SEALs want operators who can find unconventional ways to gain an advantage against the enemy, he said in an interview.

“Do you want guys who can solve problems in war, boys who know how to play dirty, because war is a dirty game, ”he said.

An unofficial adage often heard in SEALs is that “if you’re not cheating, you’re not trying”.

“No one can do everything the instructors ask, so you have to learn to cheat to get through“he said.” Everyone knows what happens. The point is to learn not to get caught. “

“Basically, you’re selecting guys who are willing to cheat,” he added. “So it’s not surprising, the boys will go to drugs ”.

In the months following Mullen’s death, the family pushed for responsibility. The military is protected by law from manslaughter compensation claims.

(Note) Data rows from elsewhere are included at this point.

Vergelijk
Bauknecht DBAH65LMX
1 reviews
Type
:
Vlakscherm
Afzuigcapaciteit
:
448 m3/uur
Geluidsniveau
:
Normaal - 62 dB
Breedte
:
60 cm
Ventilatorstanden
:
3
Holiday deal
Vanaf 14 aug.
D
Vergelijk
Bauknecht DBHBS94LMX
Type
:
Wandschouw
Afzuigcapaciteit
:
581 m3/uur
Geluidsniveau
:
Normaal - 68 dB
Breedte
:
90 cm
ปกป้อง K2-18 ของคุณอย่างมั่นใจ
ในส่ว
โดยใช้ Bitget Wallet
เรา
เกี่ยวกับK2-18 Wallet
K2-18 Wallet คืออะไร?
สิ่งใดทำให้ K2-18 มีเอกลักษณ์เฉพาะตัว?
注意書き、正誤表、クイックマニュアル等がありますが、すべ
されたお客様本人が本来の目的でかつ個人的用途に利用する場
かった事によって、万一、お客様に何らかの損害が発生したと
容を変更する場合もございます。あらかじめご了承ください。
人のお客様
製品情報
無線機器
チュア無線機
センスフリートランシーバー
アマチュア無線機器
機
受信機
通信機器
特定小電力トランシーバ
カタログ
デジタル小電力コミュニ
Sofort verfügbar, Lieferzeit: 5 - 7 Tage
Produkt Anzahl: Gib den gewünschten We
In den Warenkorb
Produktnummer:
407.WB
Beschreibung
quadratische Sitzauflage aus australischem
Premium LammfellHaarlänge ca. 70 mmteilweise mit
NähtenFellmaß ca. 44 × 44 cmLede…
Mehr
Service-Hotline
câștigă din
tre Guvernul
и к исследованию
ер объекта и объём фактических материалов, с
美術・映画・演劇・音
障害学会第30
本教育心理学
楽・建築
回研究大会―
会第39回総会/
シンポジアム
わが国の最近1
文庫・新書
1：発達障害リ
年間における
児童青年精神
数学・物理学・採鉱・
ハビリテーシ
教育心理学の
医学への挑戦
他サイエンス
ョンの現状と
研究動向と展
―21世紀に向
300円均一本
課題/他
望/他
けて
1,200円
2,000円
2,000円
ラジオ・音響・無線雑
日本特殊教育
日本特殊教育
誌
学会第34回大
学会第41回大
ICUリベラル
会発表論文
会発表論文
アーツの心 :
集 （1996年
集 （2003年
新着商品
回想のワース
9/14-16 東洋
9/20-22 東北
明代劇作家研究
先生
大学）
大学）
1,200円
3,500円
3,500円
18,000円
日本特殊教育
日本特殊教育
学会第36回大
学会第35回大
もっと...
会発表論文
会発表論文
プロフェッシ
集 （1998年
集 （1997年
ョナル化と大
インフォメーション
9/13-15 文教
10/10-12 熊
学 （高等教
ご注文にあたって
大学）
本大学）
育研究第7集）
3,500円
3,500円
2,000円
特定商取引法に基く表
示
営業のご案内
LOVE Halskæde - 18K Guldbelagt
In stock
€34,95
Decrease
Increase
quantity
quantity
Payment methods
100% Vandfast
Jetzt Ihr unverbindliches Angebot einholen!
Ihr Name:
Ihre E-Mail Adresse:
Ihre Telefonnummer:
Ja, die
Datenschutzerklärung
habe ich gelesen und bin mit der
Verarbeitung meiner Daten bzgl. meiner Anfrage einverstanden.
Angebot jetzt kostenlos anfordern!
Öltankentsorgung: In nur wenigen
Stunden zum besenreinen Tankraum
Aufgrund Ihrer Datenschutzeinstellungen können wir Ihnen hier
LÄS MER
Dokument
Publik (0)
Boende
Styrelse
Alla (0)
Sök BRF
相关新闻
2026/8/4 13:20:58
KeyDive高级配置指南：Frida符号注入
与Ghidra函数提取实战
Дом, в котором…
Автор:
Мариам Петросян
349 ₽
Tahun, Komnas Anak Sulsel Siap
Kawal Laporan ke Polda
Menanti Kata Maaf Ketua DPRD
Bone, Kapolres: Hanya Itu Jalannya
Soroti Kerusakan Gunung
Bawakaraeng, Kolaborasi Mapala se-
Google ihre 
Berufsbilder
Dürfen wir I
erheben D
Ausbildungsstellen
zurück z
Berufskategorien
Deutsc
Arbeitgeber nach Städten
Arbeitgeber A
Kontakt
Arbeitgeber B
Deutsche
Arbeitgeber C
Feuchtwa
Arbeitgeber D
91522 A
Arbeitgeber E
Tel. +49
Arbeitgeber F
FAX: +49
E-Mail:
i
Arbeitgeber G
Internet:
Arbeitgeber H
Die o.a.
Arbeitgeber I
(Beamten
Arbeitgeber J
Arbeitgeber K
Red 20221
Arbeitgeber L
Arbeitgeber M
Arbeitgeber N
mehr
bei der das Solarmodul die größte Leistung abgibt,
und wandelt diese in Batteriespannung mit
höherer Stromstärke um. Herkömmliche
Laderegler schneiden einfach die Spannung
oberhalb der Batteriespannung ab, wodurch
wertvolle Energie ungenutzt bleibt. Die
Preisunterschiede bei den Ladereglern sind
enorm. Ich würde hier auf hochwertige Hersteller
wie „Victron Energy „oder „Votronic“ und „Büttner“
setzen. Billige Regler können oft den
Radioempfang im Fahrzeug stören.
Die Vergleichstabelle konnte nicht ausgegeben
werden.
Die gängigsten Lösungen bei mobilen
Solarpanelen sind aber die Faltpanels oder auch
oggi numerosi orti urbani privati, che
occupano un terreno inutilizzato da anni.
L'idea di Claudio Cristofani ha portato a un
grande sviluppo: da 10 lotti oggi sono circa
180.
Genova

Instead, Mullen’s mother says her goal is for Congress to impose independent oversight on BUD / S.

The officers in charge of BUD / S they have removed some of the more difficult aspects of the camp in recent monthslimiting pre-dawn training and running with heavy backpacks.

Six hours of sleep are now required per night in all weeks except Hell Week; external auditors intervened to observe the instructors; and a higher percentage of seafarers are now making the cut.

But on the beach, the sailors say, the problems continue. A month after Mullen’s death, there was another close call. After a night training in the icy undertow, a marine, cold, wet, hungry and exhausted, began to tremble violently, then went numb as he curled up in another’s arms trying to keep him warm, according to two Marines who were there. . .

They immediately called the BUD / S medical office, ma they said there was no answer. They put their classmate under a hot shower, called 911, and were able to get him civilian medical assistance.

The next morning, the two sailors said, the instructors let the class know that they were not happy. To punish them for calling the emergency health services, they said, the instructors had the class perform long sets of push-ups. Whenever someone fell exhausted, the instructors had the man who had been treated in the hospital for hypothermia sunk in the cold waves.